- Description of the task -
What you return should be only the lines in the entries below between the one holding "DeLand, FL 32720" and the one holding "RadioGroup.LayoutParams", ends included, with every picture left out.

- Dataset entries -

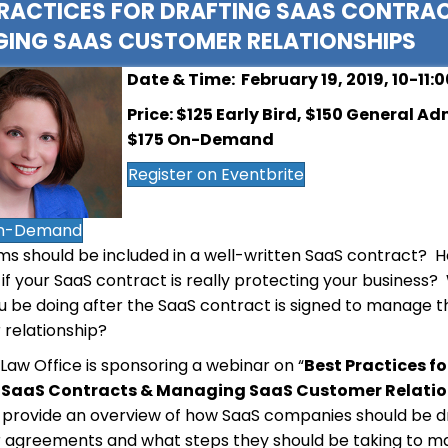
PRACTICES FOR DRAFTING SAAS CONTRA
ING SAAS CUSTOMER RELATIONSHIPS
Date & Time: February 19, 2019, 10-11:
Price: $125 Early Bird, $150 General Ad
$175 On-Demand
Register on Eventbrite
n-Demand
s should be included in a well-written SaaS contract? 
if your SaaS contract is really protecting your business
u be doing after the SaaS contract is signed to manage 
relationship?
 Law Office is sponsoring a webinar on “
Best Practices fo
 SaaS Contracts & Managing SaaS Customer Relatio
l provide an overview of how SaaS companies should be d
 agreements and what steps they should be taking to 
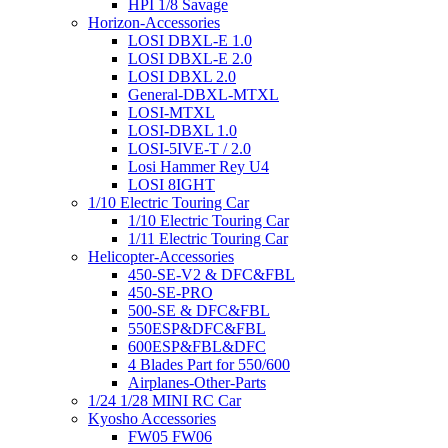
HPI 1/8 Savage
Horizon-Accessories
LOSI DBXL-E 1.0
LOSI DBXL-E 2.0
LOSI DBXL 2.0
General-DBXL-MTXL
LOSI-MTXL
LOSI-DBXL 1.0
LOSI-5IVE-T / 2.0
Losi Hammer Rey U4
LOSI 8IGHT
1/10 Electric Touring Car
1/10 Electric Touring Car
1/11 Electric Touring Car
Helicopter-Accessories
450-SE-V2 & DFC&FBL
450-SE-PRO
500-SE & DFC&FBL
550ESP&DFC&FBL
600ESP&FBL&DFC
4 Blades Part for 550/600
Airplanes-Other-Parts
1/24 1/28 MINI RC Car
Kyosho Accessories
FW05 FW06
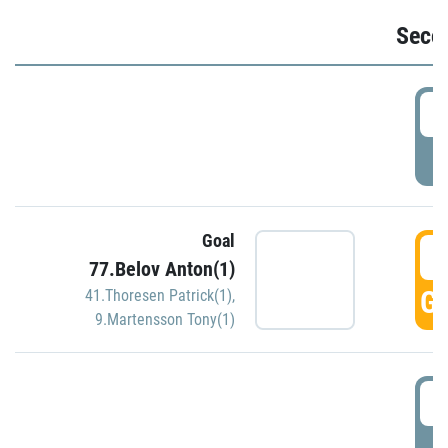
Seco
2
P
Goal
3
77.Belov Anton(1)
GO
41.Thoresen Patrick(1)
,
9.Martensson Tony(1)
3
P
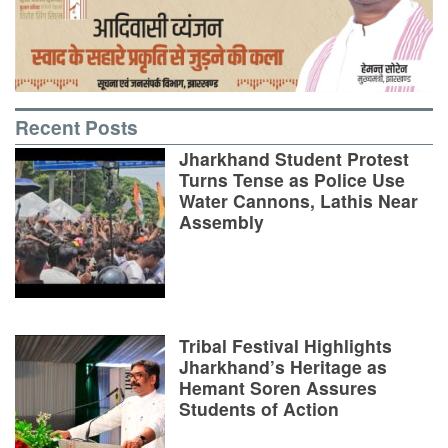
Recent Posts
Jharkhand Student Protest
Turns Tense as Police Use
Water Cannons, Lathis Near
Assembly
Tribal Festival Highlights
Jharkhand’s Heritage as
Hemant Soren Assures
Students of Action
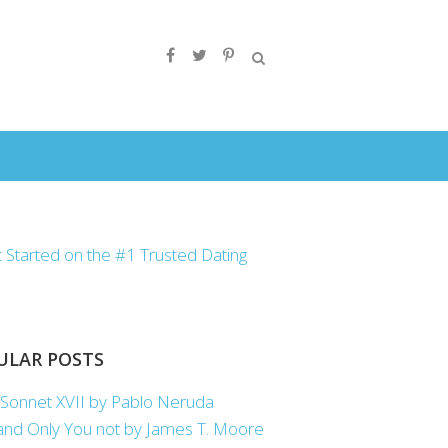
ULAR POSTS
Sonnet XVII by Pablo Neruda
nd Only You not by James T. Moore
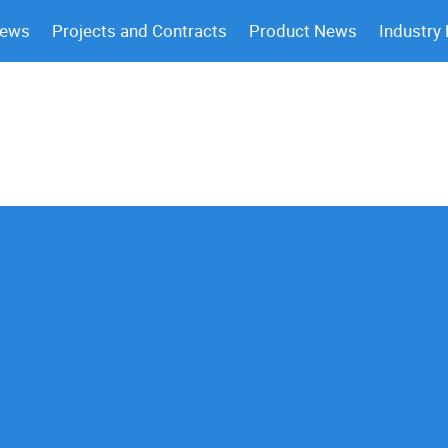
News
Projects and Contracts
Product News
Industry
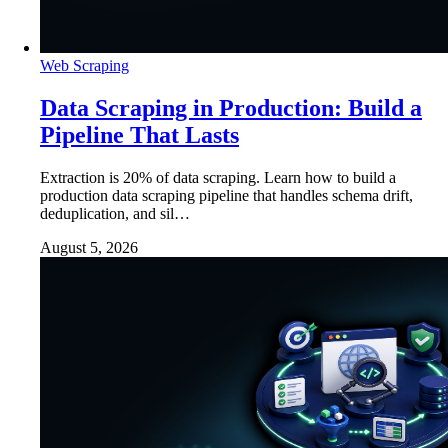
Web Scraping
Data Scraping in Production: Build a
Pipeline That Lasts
Extraction is 20% of data scraping. Learn how to build a
production data scraping pipeline that handles schema drift,
deduplication, and sil…
August 5, 2026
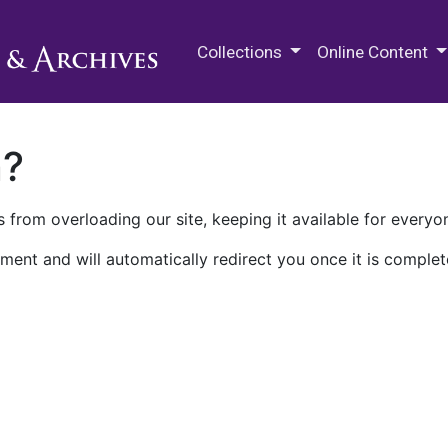
M.E. Grenander Department of
Collections
Online Content
n?
 from overloading our site, keeping it available for everyo
ment and will automatically redirect you once it is complet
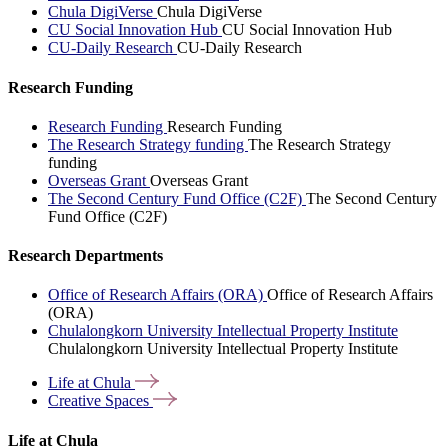
Chula DigiVerse
Chula DigiVerse
CU Social Innovation Hub
CU Social Innovation Hub
CU-Daily Research
CU-Daily Research
Research Funding
Research Funding
Research Funding
The Research Strategy funding
The Research Strategy
funding
Overseas Grant
Overseas Grant
The Second Century Fund Office (C2F)
The Second Century
Fund Office (C2F)
Research Departments
Office of Research Affairs (ORA)
Office of Research Affairs
(ORA)
Chulalongkorn University Intellectual Property Institute
Chulalongkorn University Intellectual Property Institute
Life at
Chula
Creative
Spaces
Life at Chula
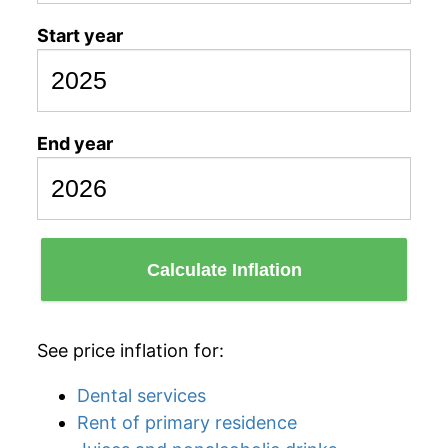
Start year
End year
Calculate Inflation
See price inflation for:
Dental services
Rent of primary residence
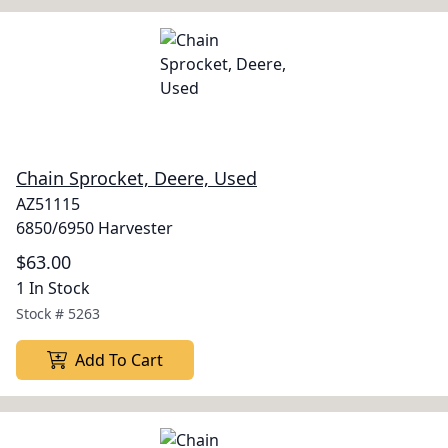
Chain Sprocket, Deere, Used
AZ51115
6850/6950 Harvester
$63.00
1 In Stock
Stock #
5263
Add To Cart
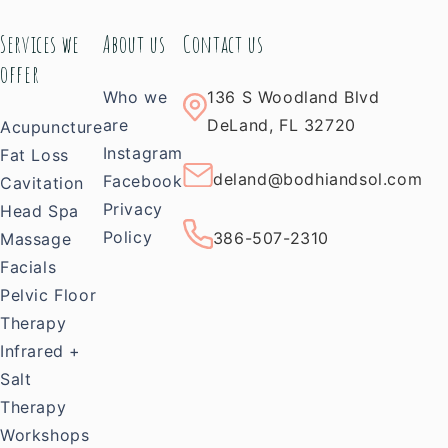
Services we
About us
Contact us
offer
Who we
136 S Woodland Blvd
are
DeLand, FL 32720
Acupuncture
Instagram
Fat Loss
deland@bodhiandsol.com
Facebook
Cavitation
Privacy
Head Spa
Policy
386-507-2310
Massage
Facials
Pelvic Floor
Therapy
Infrared +
Salt
Therapy
Workshops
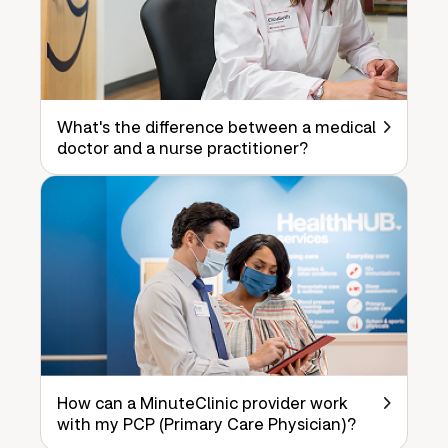
What's the difference between a medical
doctor and a nurse practitioner?
How can a MinuteClinic provider work
with my PCP (Primary Care Physician)?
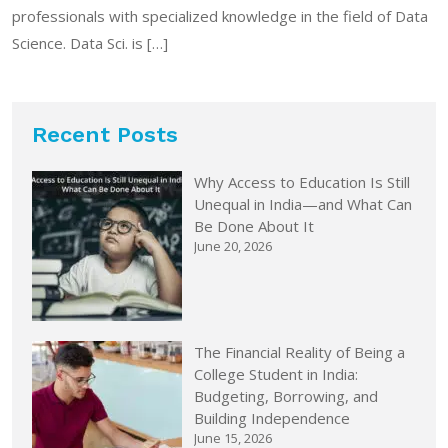
professionals with specialized knowledge in the field of Data
Science. Data Sci. is […]
Recent Posts
Why Access to Education Is Still
Unequal in India—and What Can
Be Done About It
June 20, 2026
The Financial Reality of Being a
College Student in India:
Budgeting, Borrowing, and
Building Independence
June 15, 2026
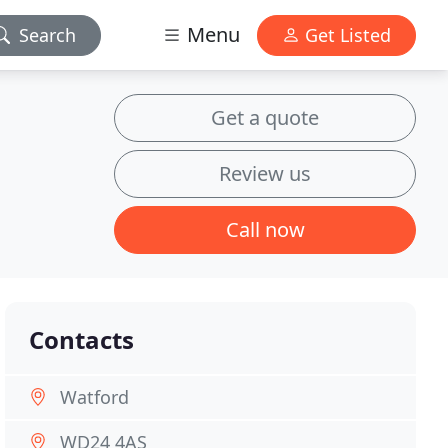
Menu
Search
Get Listed
Get a quote
Review us
Call now
Contacts
Watford
WD24 4AS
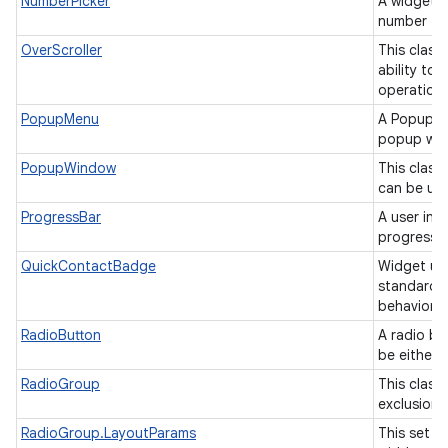
NumberPicker
A widget t
number fr
OverScroller
This class
ability to
operation
PopupMenu
A PopupMe
popup win
PopupWindow
This class
can be use
ProgressBar
A user int
progress o
QuickContactBadge
Widget us
standard 
behavior.
RadioButton
A radio bu
be either
RadioGroup
This class 
exclusion 
RadioGroup.LayoutParams
This set o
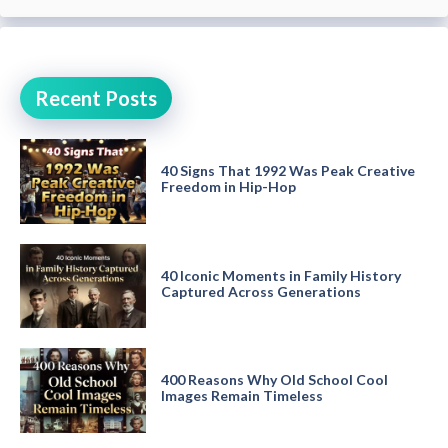
Recent Posts
40 Signs That 1992 Was Peak Creative
Freedom in Hip-Hop
40 Iconic Moments in Family History
Captured Across Generations
400 Reasons Why Old School Cool
Images Remain Timeless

- Answer to the exercise -
DeLand, FL 32720
Acupuncture
Instagram
Fat Loss
deland@bodhiandsol.com
Facebook
Cavitation
Privacy
Head Spa
Policy
386-507-2310
Massage
Facials
Pelvic Floor
Therapy
Infrared +
Salt
Therapy
Workshops
What's the difference between a medical
doctor and a nurse practitioner?
How can a MinuteClinic provider work
with my PCP (Primary Care Physician)?
professionals with specialized knowledge in the field of Data
Science. Data Sci. is […]
Recent Posts
Why Access to Education Is Still
Unequal in India—and What Can
Be Done About It
June 20, 2026
The Financial Reality of Being a
College Student in India:
Budgeting, Borrowing, and
Building Independence
June 15, 2026
Menu
Search
Get Listed
Get a quote
Review us
Call now
Contacts
Watford
WD24 4AS
NumberPicker
A widget t
number fr
OverScroller
This class
ability to
operation
PopupMenu
A PopupMe
popup win
PopupWindow
This class
can be use
ProgressBar
A user int
progress o
QuickContactBadge
Widget us
standard 
behavior.
RadioButton
A radio bu
be either
RadioGroup
This class 
exclusion 
RadioGroup.LayoutParams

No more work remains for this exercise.